Andere, die künftig mehr schreiben sollen, erhalten Autorenverträge, die der ursprünglichen Idee von Pauschalen am nächsten kommen. Autoren sollen gegen eine Pauschale eine bestimmte Zahl an Texten schreiben. Langfristig soll für sie der Bürozwang aufgehoben werden. In persönlichen Gesprächen soll Chefredakteur Stefan Plöchinger den Kollegen zugesichert haben, dass ihr Bruttoverdienst auch nach der Festanstellung gleich bleiben wird, dass sie Urlaubsanspruch haben und auch in Fällen der Schwangerschaft oder Krankheit geschützt sind.
Verträge auch für Printredakteure
Auch die Printkollegen haben aus der Chefredaktion eine solche Zusicherung bekommen. Dort soll es über einen Zeitraum von zwei Jahren mehrere Anstellungswellen geben, die ersten wurden bereits rückwirkend zum 1. Dezember angestellt. Sie erhalten Verträge, die sie maximal im vierten Berufsjahr einstufen, ihnen mehr Berufserfahrung aber extra vergelten. Dazu kommen Zuschläge für das Presseversorgungswerk und alle anderen Tarifleistungen, die normale SZ-Redakteure auch erhalten.
Von wem die Initiative ausgeht, ob vom Verlag oder von der Südwestdeutschen Medienholding, die 81,25 Prozent am Verlag hält, lässt sich nicht überprüfen.

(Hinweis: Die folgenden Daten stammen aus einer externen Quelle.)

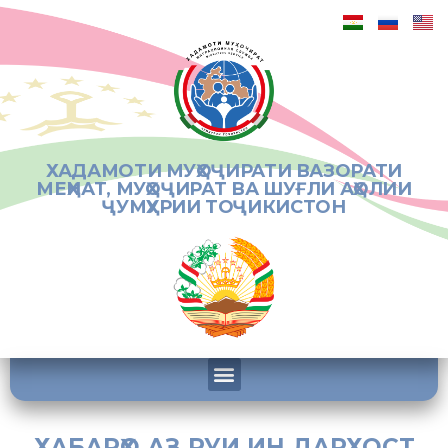
ХАДАМОТИ МУҲОҶИРАТИ ВАЗОРАТИ
МЕҲНАТ, МУҲОҶИРАТ ВА ШУҒЛИ АҲОЛИИ
ҶУМҲУРИИ ТОҶИКИСТОН
ХАБАРҲО АЗ РУИ ИН ДАРХОСТ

Gegenüber der taz äußerte die SZ lediglich, dass in der täglichen Produktion, etwa am Newsdesk, mehr Personal benötigt werde, „um alle Verbreitungswege optimal bedienen zu können“ (digitale Angebote), und die Personalstruktur dementsprechend angepasst werde.
Reaktion auf Entwurf?
Auffällig ist aber, dass zurzeit mehrere Verlagshäuser, darunter auch Gruner + Jahr und die Funke-Gruppe, daran arbeiten, ihre Pauschalisten fest anzustellen. Hintergrund könnte ein Referentenentwurf für ein neues Gesetz gegen den Missbrauch von Werkverträgen sein, den SPD-Arbeitsministerin Andrea Nahles im vergangenen November vorgelegt hat. Der Entwurf definiert enge Kriterien, ab wann jemand scheinselbstständig ist. Bisher war diese Definition wesentlich schwammiger.
Nicht nur die Verlagsbranche, auch die Verbände der Gründer und Selbstständigen und die Start-up-Branche ist durch den Entwurf aufgeschreckt. Dennoch: Bisher ist es ein Entwurf.

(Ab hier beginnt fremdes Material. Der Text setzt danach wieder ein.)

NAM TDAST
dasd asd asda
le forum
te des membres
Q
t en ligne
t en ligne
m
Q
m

Unter den Pauschalisten in der SZ und bei sueddeutsche.de jedenfalls herrscht Freude über die Einstellungswelle. Die, die bereits Verträge erhalten haben, seien damit sehr zufrieden, so ein Mitarbeiter der SZ gegenüber der taz, der nicht genannt werden will. Aber manchmal frage er sich, wo der Haken sei: „Wenn es plötzlich so einfach und fair geht, wieso ging es all die Jahre davor nicht?“
Leser*innenkommentare
mowgli
Gute Frage, dieses: "Wenn es plötzlich so einfach und fair geht, wieso ging es all die Jahre davor nicht?" Vermutlich ist die Antwort wieder mal ganz simpel: Weil es nicht gehen musste.
Mit 14 hatte eins meiner Kinder auch eine Phase, in der es mir bei jeder sich bietenden gelegenheit ein rotzig-trotziges: "Zwing mich doch!" untere die Nase gerieben hat. Wer geglaub, Menschen, die Verlage führen, wären irgendwie erwachsener, liegt offenbar daneben.
19412 (Profil gelöscht)
Gast
Stimmt: am 06.07.2015 unter Rubrik Gesellschaft/Medien
Weiß das jetzt noch ein Leser? Wäre ein Querverweis auf diesen Artikel vielleicht hilfreich und sinnvoll gewesen? Würde das vielleicht zur Information dazugehören?
bicyclerepairman
Gerade die taz berichtet nun regelmäßig, wie es um die Gehälter und Beschäftigungsverhältnisse bei ihr bestellt ist. Mindestens in den Genossenschaftsinfos aber auch in der taz selber sowie im Blog.
Da muss man nicht in jedem Artikel alles immer wiederholen. Manchmal geht es eben um Änderungen bei der Süddeutschen. Dafür muss dann in einen Artikel über Änderungen bei der taz nichts über die Süddeutsche stehen.
Pfanni
Aha, soso. Da hätte es sich doch angeboten, mal zu zeigen, wie es im Vergleich dazu bei der TAZ läuft?!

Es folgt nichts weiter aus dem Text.